Either Milburn is lying, or he did not read “The 2011 Legislators’ Guide to Medical Cannabis” given to him by Jim Gingery, Executive Director of the Montana Medical Growers Association.
Nor did he listen to the many patients who testified that medical Cannabis vastly improves their quality of their lives, and some even testified that if it weren’t for medical cannabis they would have already died. Handford added that “this bill will deny many patients access to life-saving medicine… the authors of this bill will have murdered innocent American lives.”
Claims that marijuana is harmful came from a representative of The Rimrock Foundation, a Montana addiction treatment center. “Marijuana is a very addictive drug,” she asserted. “Today’s pot is 25 percent stronger than the pot of the ’60s and the baby boom generation. …”
It’s ironic that repeal of Montana’s medical marijuana law would cut off research aimed at introducing less- or non-psychoactive strains into the grassroots supply. Three labs are now testing medical Cannabis in Montana, and they have identified two CBD-rich strains —”Misty” and “Good Medicine.” Handford says, “People are doing some amazing things in this state relating to Cannabis research. We are just in the beginning of discovering CBD rich strains and promoting them. If we get repealed, we would have to stop, and everything we have done is gone. We shouldn’t have to be criminals to promote science.”
Not surprisingly, the Montana public wants its law to be left as they voted for it: a recent poll by the Montana Standard showed a strong majority 52%, opposed to repeal. Only 24% believed it should be “tossed out.”

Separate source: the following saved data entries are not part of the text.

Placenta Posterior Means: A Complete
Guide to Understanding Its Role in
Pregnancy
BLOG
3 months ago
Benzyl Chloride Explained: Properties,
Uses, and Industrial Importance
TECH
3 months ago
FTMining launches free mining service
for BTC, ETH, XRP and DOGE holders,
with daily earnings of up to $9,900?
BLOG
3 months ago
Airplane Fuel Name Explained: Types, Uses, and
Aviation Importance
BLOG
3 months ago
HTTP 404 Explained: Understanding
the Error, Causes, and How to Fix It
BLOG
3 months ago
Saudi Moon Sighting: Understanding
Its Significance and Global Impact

Another threat to Montana’s medical marijuana law comes from Senate Bill 154, which will be heard in committee Feb. 11. SB-154 would assign the Department of Revenue to oversee the use of medical marijuana. It would require growers of medical Cannabis to have a specific license, pay a 10 percent tax on their sales, and submit quarterly reports.
It would also change how patients become eligible for medical marijuana and would require a person with severe chronic pain to have recommendations from two separate doctors before they were eligible legally able to use Cannabis medicinally.

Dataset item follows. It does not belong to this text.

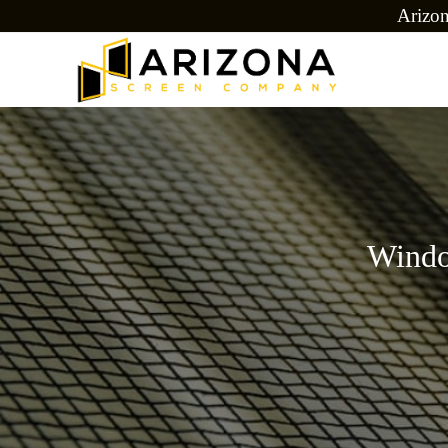
Arizo
Windo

These proposed regulations would interfere in the doctor-patient relationship and make the patients’ task of obtaining medicine more difficult. SB-154 would also shrink the list of conditions that qualify medical Cannabis patients for the program. Conditions that would qualify under SB-154 would be as follows:
(1) “Debilitating medical condition” means:
(a) cancer, glaucoma, or positive status for human immunodeficiency virus, acquired immune deficiency syndrome, or the treatment of these conditions;
(b) a chronic or debilitating disease or medical condition or its treatment that produces one or more of the following:
(i) cachexia or wasting syndrome;
(ii) severe or chronic pain;
(iii) severe nausea;
(iv) seizures, including but not limited to seizures caused by epilepsy; or
(v) severe or persistent muscle spasms, including but not limited to spasms caused by multiple sclerosis or Crohn’s disease; or
(c) any other medical condition or treatment for a medical condition adopted by the department by rule.

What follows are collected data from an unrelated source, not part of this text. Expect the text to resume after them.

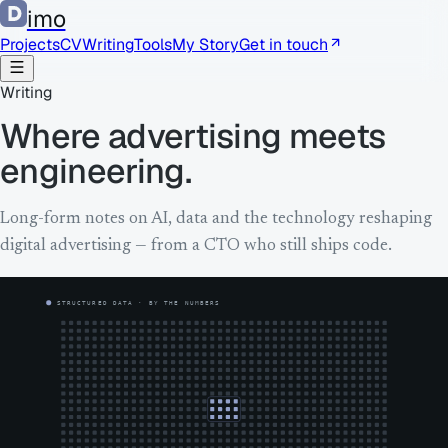
imo
Projects
CV
Writing
Tools
My Story
Get in touch
Writing
Where advertising meets
engineering.
Long-form notes on AI, data and the technology reshaping
digital advertising — from a CTO who still ships code.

Blatant disparities would result. A medical patient from California could legally use Cannabis for anxiety in Montana, but a Montana resident could not. The original medical law allowed for “a chronic or debilitating disease or medical condition or its treatment that produces one or more of the following [above listed conditions]”.
While many medical Cannabis advocates in the state believe that regulations need to be incorporated into the existing law, HB 161 and SB 154 would steal the voice of the populace.
A few decision makers would take away the right of over 28,000 registered patients to use the medicine of their choice. Montanans would have to wait two years until they could try and get another medical Cannabis initiative on the books.